When the word "posts" shows up in a line of the data below, copy that whole line.

*** Materials provided Section Begins ***

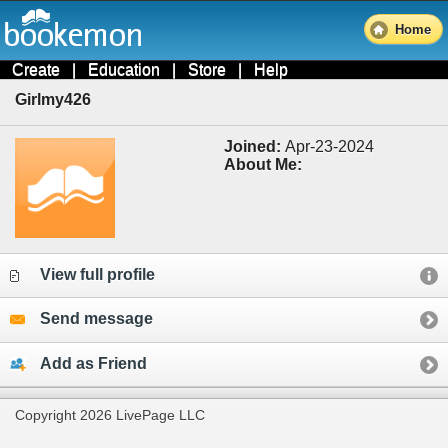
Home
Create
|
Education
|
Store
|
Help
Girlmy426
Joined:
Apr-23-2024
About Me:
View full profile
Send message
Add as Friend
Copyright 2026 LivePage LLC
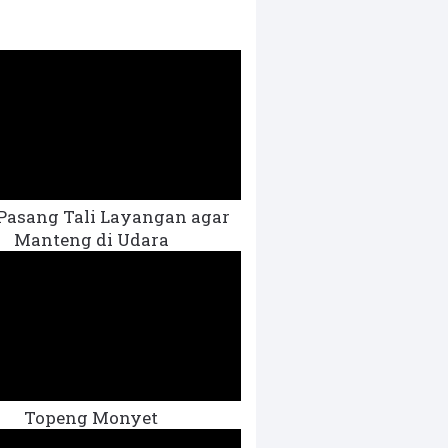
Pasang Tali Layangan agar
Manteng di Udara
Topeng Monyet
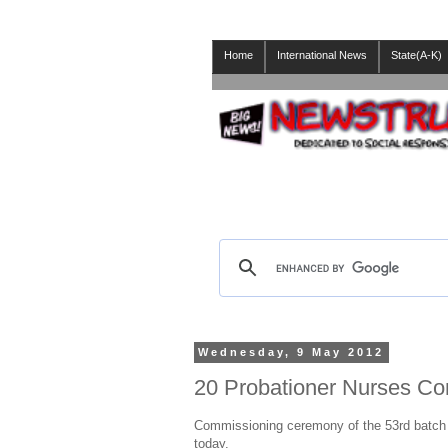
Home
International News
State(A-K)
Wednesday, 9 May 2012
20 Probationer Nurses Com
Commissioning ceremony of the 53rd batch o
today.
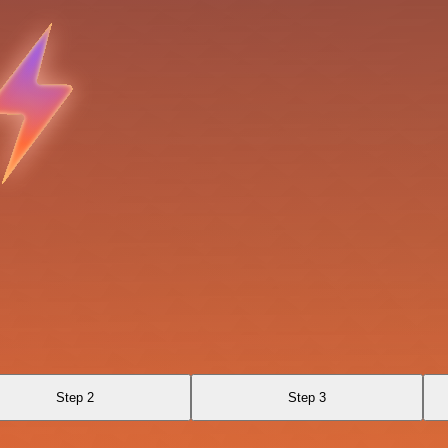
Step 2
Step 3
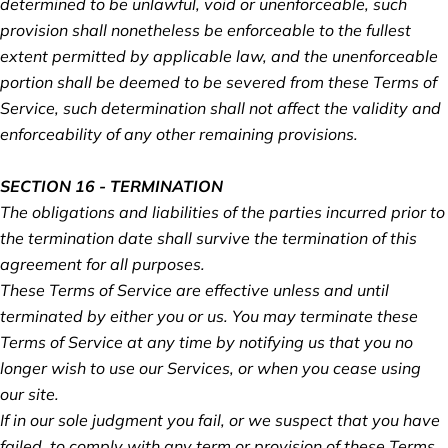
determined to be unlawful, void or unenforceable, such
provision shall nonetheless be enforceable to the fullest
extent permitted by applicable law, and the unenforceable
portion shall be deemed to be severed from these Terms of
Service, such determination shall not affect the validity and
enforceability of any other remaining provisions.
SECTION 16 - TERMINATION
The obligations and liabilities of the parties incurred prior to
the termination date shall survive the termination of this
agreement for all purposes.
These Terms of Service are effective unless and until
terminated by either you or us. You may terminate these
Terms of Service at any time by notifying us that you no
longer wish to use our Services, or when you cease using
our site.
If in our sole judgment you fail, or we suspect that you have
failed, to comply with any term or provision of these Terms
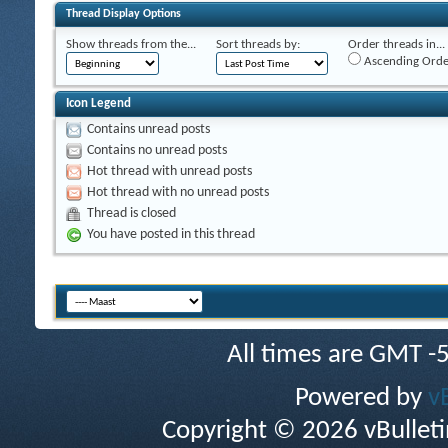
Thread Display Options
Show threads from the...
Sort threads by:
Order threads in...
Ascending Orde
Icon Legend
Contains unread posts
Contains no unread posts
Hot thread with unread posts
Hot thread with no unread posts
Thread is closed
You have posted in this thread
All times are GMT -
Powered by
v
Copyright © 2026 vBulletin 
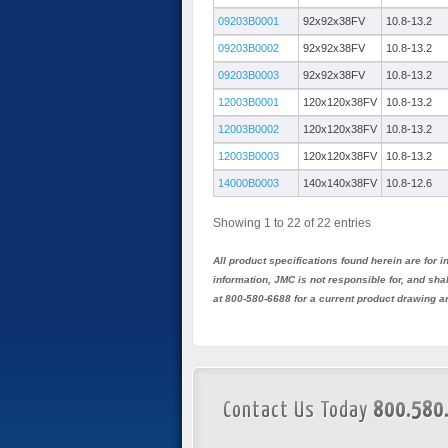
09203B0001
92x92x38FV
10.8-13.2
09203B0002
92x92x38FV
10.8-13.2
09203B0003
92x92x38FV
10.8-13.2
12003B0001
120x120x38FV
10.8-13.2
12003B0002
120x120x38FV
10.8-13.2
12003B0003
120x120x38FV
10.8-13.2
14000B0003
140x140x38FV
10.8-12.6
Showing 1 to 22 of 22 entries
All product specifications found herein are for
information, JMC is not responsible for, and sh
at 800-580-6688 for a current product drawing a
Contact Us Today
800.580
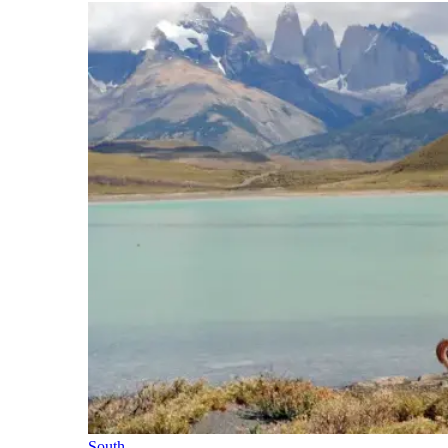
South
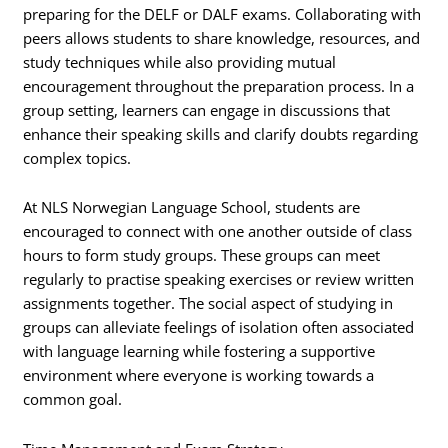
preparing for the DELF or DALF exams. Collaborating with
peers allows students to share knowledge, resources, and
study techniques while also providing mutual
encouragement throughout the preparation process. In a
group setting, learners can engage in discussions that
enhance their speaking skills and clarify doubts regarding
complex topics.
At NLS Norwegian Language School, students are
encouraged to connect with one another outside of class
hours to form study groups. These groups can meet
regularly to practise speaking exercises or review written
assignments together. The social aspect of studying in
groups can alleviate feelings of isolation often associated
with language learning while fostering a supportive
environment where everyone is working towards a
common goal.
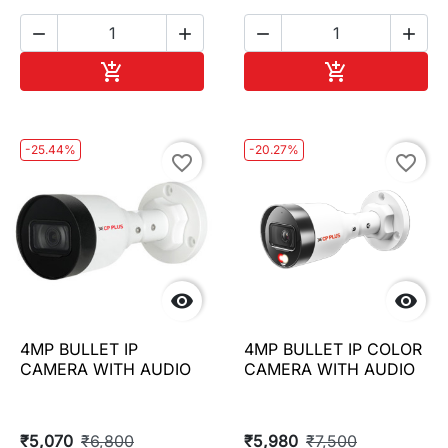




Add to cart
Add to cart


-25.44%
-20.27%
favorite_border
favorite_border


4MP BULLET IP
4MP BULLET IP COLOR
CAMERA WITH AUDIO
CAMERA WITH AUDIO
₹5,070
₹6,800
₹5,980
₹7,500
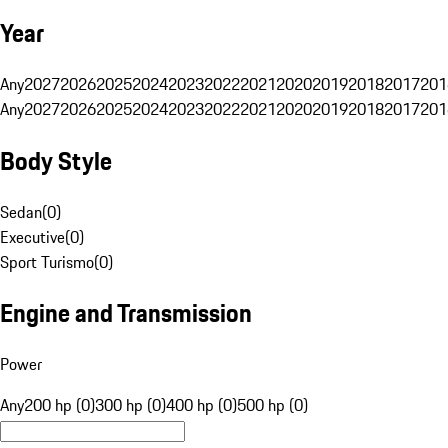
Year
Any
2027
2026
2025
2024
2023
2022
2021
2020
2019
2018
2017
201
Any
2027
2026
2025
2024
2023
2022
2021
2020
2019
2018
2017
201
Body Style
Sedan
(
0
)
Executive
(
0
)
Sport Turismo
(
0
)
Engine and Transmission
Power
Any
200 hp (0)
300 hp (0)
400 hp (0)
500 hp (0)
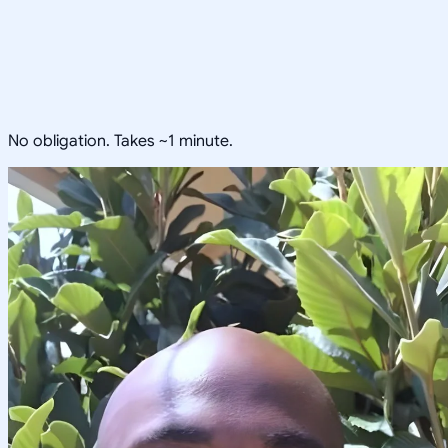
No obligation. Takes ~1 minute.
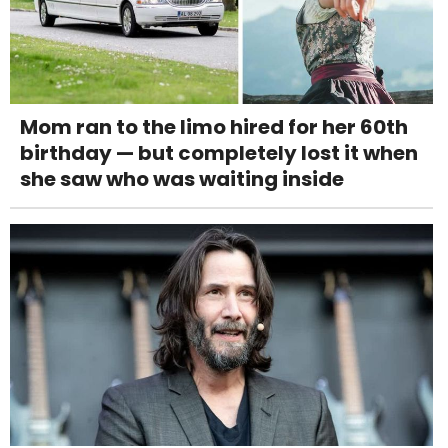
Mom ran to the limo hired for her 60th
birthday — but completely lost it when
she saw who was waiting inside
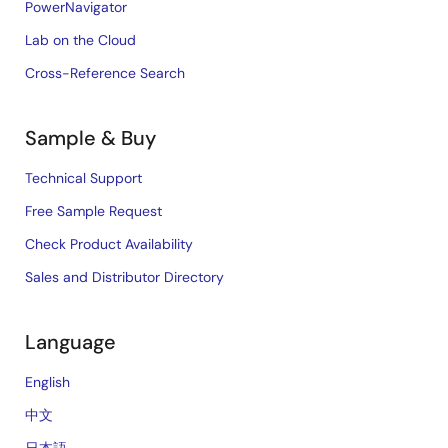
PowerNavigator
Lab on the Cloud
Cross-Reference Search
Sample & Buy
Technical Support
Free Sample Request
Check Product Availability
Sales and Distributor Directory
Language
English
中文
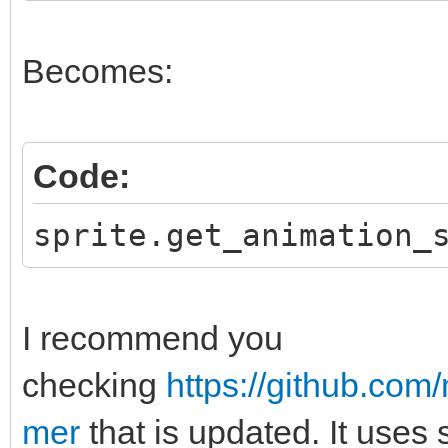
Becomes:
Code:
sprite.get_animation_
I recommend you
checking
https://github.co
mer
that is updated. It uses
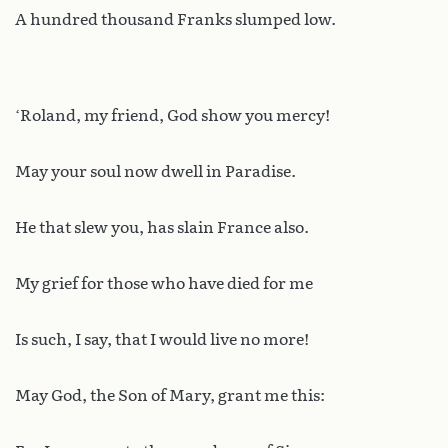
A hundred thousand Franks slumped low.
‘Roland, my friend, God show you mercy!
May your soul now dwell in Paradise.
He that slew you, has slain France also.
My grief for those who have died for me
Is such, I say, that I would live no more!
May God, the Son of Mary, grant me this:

*** Materials provided Section Ends ***

### [Exercise solution]
Contains unread posts
Contains no unread posts
Hot thread with unread posts
Hot thread with no unread posts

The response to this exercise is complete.